In his last time out, the senator was defeated for re-election by the narrowest of margins (a few thousand votes, a little over 1 percent of the vote) in the wake of an unjust conviction on corruption charges, a conviction that was overturned, with all charges dropped, after the truth came out: The real ethical lapse revealed by the senator's nine-month trial and ordeal was the prosecution's withholding the evidence that might have exonerated him. (What ever happened to those federal prosecutors, anyway? If the answer to that question is nothing much, then that's one more miscarriage of justice.)

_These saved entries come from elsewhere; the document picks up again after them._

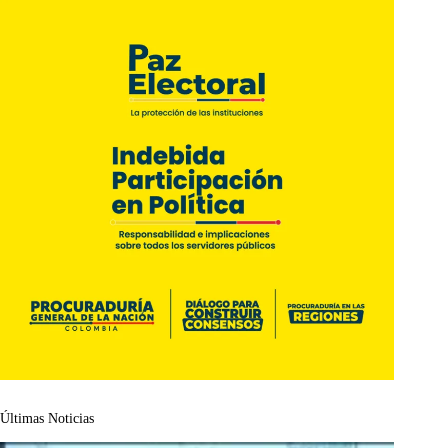
Últimas Noticias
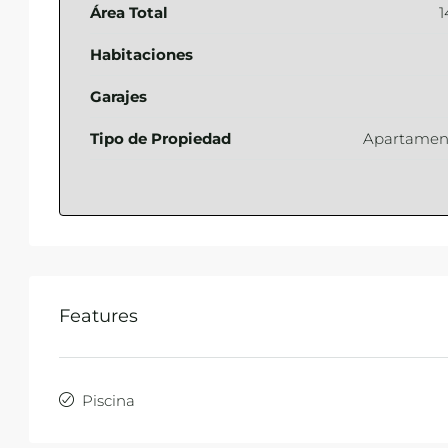
Área Total
1
Habitaciones
Garajes
Tipo de Propiedad
Apartamen
Features
Piscina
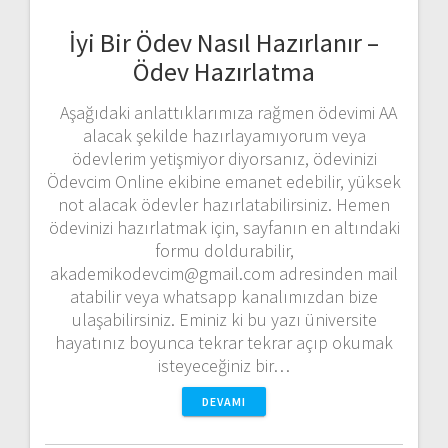
İyi Bir Ödev Nasıl Hazırlanır –
Ödev Hazırlatma
Aşağıdaki anlattıklarımıza rağmen ödevimi AA
alacak şekilde hazırlayamıyorum veya
ödevlerim yetişmiyor diyorsanız, ödevinizi
Ödevcim Online ekibine emanet edebilir, yüksek
not alacak ödevler hazırlatabilirsiniz. Hemen
ödevinizi hazırlatmak için, sayfanın en altındaki
formu doldurabilir,
akademikodevcim@gmail.com adresinden mail
atabilir veya whatsapp kanalımızdan bize
ulaşabilirsiniz. Eminiz ki bu yazı üniversite
hayatınız boyunca tekrar tekrar açıp okumak
isteyeceğiniz bir…
DEVAMI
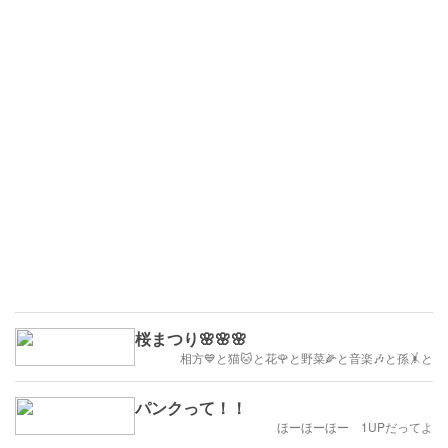
桜まつり🌸🌸🌸
相方💙と猫🐱と花🌹と野菜🌽と音楽🎶と孫🤸と
パンクって！！
ほーほーほー 1UPだってよ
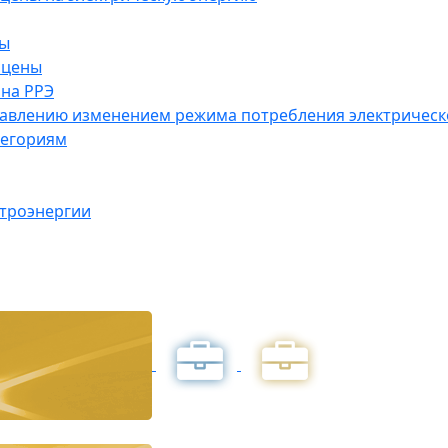
ны
 цены
на РРЭ
правлению изменением режима потребления электричес
тегориям
ктроэнергии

The methods used to convict Ted Stevens, if only briefly, were more than questionable; the presiding judge called them "outrageous" once he learned the extent of the prosecutors' tricks -- and found the U.S. Justice Department in contempt. At one point, on hearing about an FBI interview that the prosecutors had kept from the defense, His Honor Emmet G. Sullivan looked the lawyers from the Justice Department in the eye and asked the obvious question: "How can the court have the confidence that the Public Integrity Section (of the Justice Department) has public integrity?" As it turned out, it didn't.

Ted Stevens' response to the news that he'd been cleared? It was a model of faith and restraint: "I always knew that the day would come when the cloud surrounding me would be removed. That day has finally come. It is unfortunate that an election was affected by proceedings now recognized as unfair. It was my great honor to serve the state of Alaska in the United States Senate for 40 years." The End. Once again he would move on and live his life. To the fullest.

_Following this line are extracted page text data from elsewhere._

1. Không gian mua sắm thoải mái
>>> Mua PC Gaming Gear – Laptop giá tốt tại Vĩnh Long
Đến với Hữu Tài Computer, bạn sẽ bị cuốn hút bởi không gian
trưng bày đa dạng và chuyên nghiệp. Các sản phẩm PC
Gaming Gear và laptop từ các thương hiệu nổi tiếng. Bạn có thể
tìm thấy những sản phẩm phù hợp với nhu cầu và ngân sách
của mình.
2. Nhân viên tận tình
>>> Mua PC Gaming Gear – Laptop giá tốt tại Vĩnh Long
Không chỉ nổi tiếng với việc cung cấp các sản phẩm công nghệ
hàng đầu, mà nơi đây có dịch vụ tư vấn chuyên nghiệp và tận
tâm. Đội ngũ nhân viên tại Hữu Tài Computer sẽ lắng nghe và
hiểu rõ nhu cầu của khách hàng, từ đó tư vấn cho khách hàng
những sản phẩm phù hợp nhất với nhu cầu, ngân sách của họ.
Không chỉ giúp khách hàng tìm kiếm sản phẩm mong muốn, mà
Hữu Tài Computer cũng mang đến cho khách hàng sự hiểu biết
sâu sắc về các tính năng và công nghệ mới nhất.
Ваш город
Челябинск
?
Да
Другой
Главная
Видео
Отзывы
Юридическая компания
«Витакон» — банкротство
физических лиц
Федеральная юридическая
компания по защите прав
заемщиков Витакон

One of his lawyers was more explicit about the injustice done an innocent man: "The jury verdict here was obtained unlawfully. The government violated the Constitution of the United States, federal criminal rules, and applicable case law in order to obtain this unlawful verdict. The misconduct of the prosecutors was stunning to me. Many prosecutors were involved and least one FBI agent. Not only did the government fail to provide evidence to the defense that the law required them to provide, but they created false testimony that they gave us and they actually presented false testimony in the courtroom."

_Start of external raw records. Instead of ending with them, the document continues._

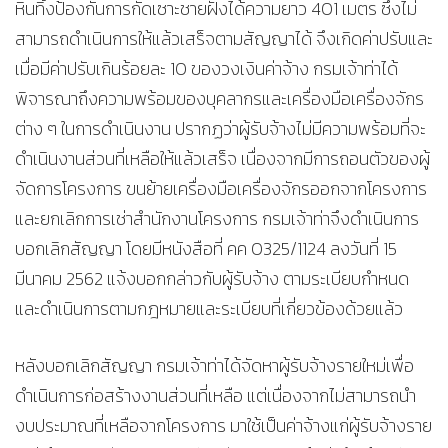
หินทิ้งป้องกันการกัดเซาะชายฝั่งได้ความยาว 401 เมตร ซึ่งไม่
สามารถดำเนินการให้แล้วเสร็จตามสัญญาได้ จึงเกิดค่าปรับและ
เมื่อมีค่าปรับเกินร้อยละ 10 ของวงเงินค่าจ้าง กรมเจ้าท่าได้
พิจารณาถึงความพร้อมของบุคลากรและเครื่องมือเครื่องจักร
ต่าง ๆ ในการดำเนินงาน ปรากฏว่าผู้รับจ้างไม่มีความพร้อมที่จะ
ดำเนินงานส่วนที่เหลือให้แล้วเสร็จ เนื่องจากมีการถอนตัวของผู้
จัดการโครงการ ขนย้ายเครื่องมือเครื่องจักรออกจากโครงการ
และยกเลิกการเช่าสำนักงานโครงการ กรมเจ้าท่าจึงดำเนินการ
บอกเลิกสัญญา โดยมีหนังสือที่ คค 0325/1124 ลงวันที่ 15
มีนาคม 2562 แจ้งบอกกล่าวกับผู้รับจ้าง ตามระเบียบกำหนด
และดำเนินการตามกฎหมายและระเบียบที่เกี่ยวข้องด้วยแล้ว
หลังบอกเลิกสัญญา กรมเจ้าท่าได้จัดหาผู้รับจ้างรายใหม่เพื่อ
ดำเนินการก่อสร้างงานส่วนที่เหลือ แต่เนื่องจากไม่สามารถนำ
งบประมาณที่เหลือจากโครงการ มาใช้เป็นค่าจ้างแก่ผู้รับจ้างราย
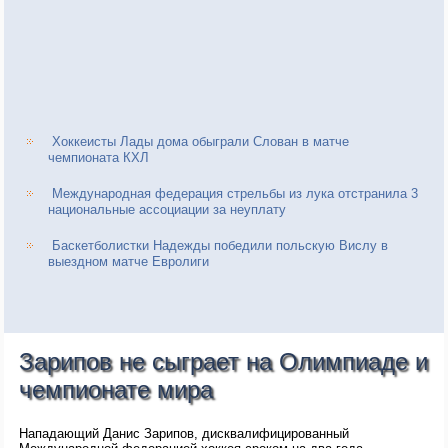
Хоккеисты Лады дома обыграли Слован в матче
чемпионата КХЛ
Международная федерация стрельбы из лука отстранила 3
национальные ассоциации за неуплату
Баскетболистки Надежды победили польскую Вислу в
выездном матче Евролиги
Зарипов не сыграет на Олимпиаде и
чемпионате мира
Нападающий Данис Зарипов, дисквалифицированный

If there is consolation in Ted Stevens' end, and there is, it's that he was just where he wanted to be -- in the wilds of his beloved Alaska -- doing just what he wanted to do, heading out on a fishing trip. It is good to know he lived long enough to see all charges against him dropped and his reputation restored. Even though the haters may still be trying to convict him without benefit of law. The smears that appeared in the press even after all the charges against him were dismissed do not constitute one of journalism's finest hours. But let it be noted on his death that Ted Stevens' own life was full of finest hours.